[WHAT YOU NEED TO DO] The line holding "برمجية وسائط متعددة لمادة العلوم الحياتية" is the last one to output; start at the first line of the data, keep every line in between exactly, and leave out pictures.

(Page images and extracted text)
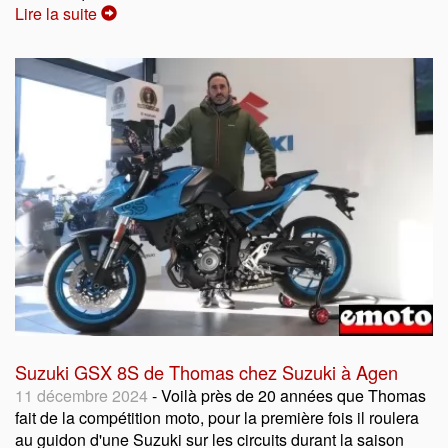
Lire la suite
Suzuki GSX 8S de Thomas chez Suzuki à Agen
11 décembre 2024
- Voilà près de 20 années que Thomas
fait de la compétition moto, pour la première fois il roulera
au guidon d'une Suzuki sur les circuits durant la saison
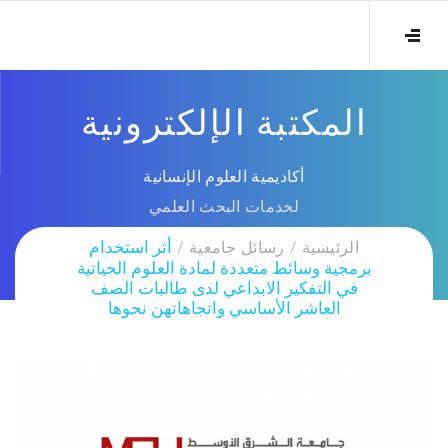
المكتبة الإلكترونية
أكاديمية العلوم الإنسانية
لخدمات البحث العلمي
الرئيسية
رسائل جامعية
أثر استخدام
برمجية وسائط متعددة لمادة العلوم الحياتية
في التفكير الابداعي لدى طالبات الصف
العاشر الأساسي واتجاهاتهن نحوها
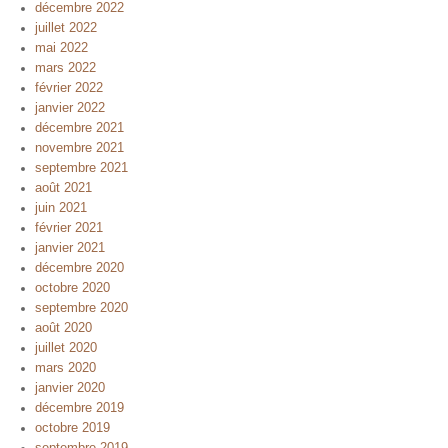
décembre 2022
juillet 2022
mai 2022
mars 2022
février 2022
janvier 2022
décembre 2021
novembre 2021
septembre 2021
août 2021
juin 2021
février 2021
janvier 2021
décembre 2020
octobre 2020
septembre 2020
août 2020
juillet 2020
mars 2020
janvier 2020
décembre 2019
octobre 2019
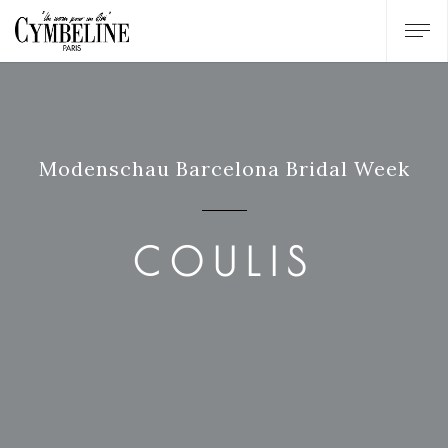
Modenschau Barcelona Bridal Week
COULIS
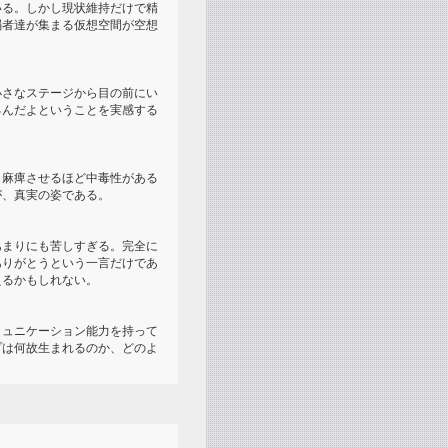
いる。しかし現状維持だけで精
弱者達が集まる仮想空間が空想
小さなステージから目の前にい
るんだよということを実感する
も麻痺させるほど中毒性がある
が、真実の姿である。
あまりにも苦しすぎる。完全に
ありがとうという一言だけであ
えるかもしれない。
ミュニケーション能力を持って
プは何故生まれるのか、どのよ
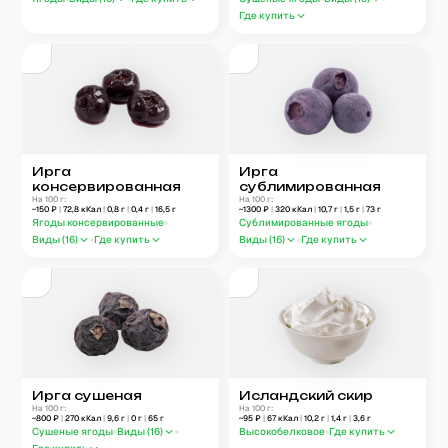
Где купить
Ирга
Ирга
консервированная
сублимированная
На 100 г:
На 100 г:
~
150
₽
|
72,8
кКал
|
0,8
г
|
0,4
г
|
16,5
г
~
1300
₽
|
320
кКал
|
10,7
г
|
1,5
г
|
73
г
Ягоды консервированные
Сублимированные ягоды
Виды (
16
)
Где купить
Виды (
16
)
Где купить
Ирга сушеная
Исландский скир
На 100 г:
На 100 г:
~
800
₽
|
270
кКал
|
9,6
г
|
0
г
|
65
г
~
95
₽
|
67
кКал
|
10,2
г
|
1,4
г
|
3,6
г
Сушеные ягоды
Виды (
16
)
Высокобелковое
Где купить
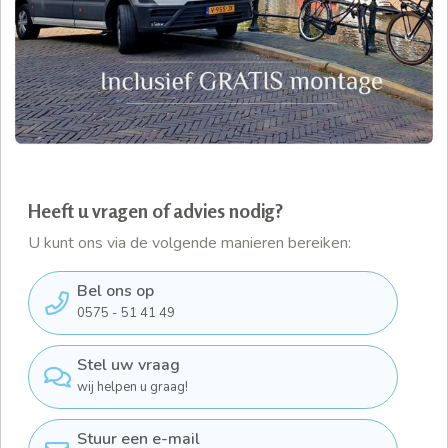
Heeft u vragen of advies nodig?
U kunt ons via de volgende manieren bereiken:
Bel ons op
0575 - 51 41 49
Stel uw vraag
wij helpen u graag!
Stuur een e-mail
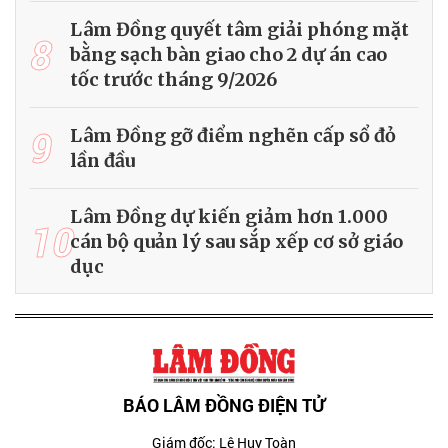
Lâm Đồng quyết tâm giải phóng mặt
8
bằng sạch bàn giao cho 2 dự án cao
tốc trước tháng 9/2026
9
Lâm Đồng gỡ điểm nghẽn cấp sổ đỏ
lần đầu
Lâm Đồng dự kiến giảm hơn 1.000
10
cán bộ quản lý sau sắp xếp cơ sở giáo
dục
BÁO LÂM ĐỒNG ĐIỆN TỬ
Giám đốc: Lê Huy Toàn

[SOLUTION TO THE EXERCISE]
Lire la suite
Suzuki GSX 8S de Thomas chez Suzuki à Agen
11 décembre 2024
- Voilà près de 20 années que Thomas
fait de la compétition moto, pour la première fois il roulera
au guidon d'une Suzuki sur les circuits durant la saison
المكتبة الإلكترونية
أكاديمية العلوم الإنسانية
لخدمات البحث العلمي
الرئيسية
رسائل جامعية
أثر استخدام
برمجية وسائط متعددة لمادة العلوم الحياتية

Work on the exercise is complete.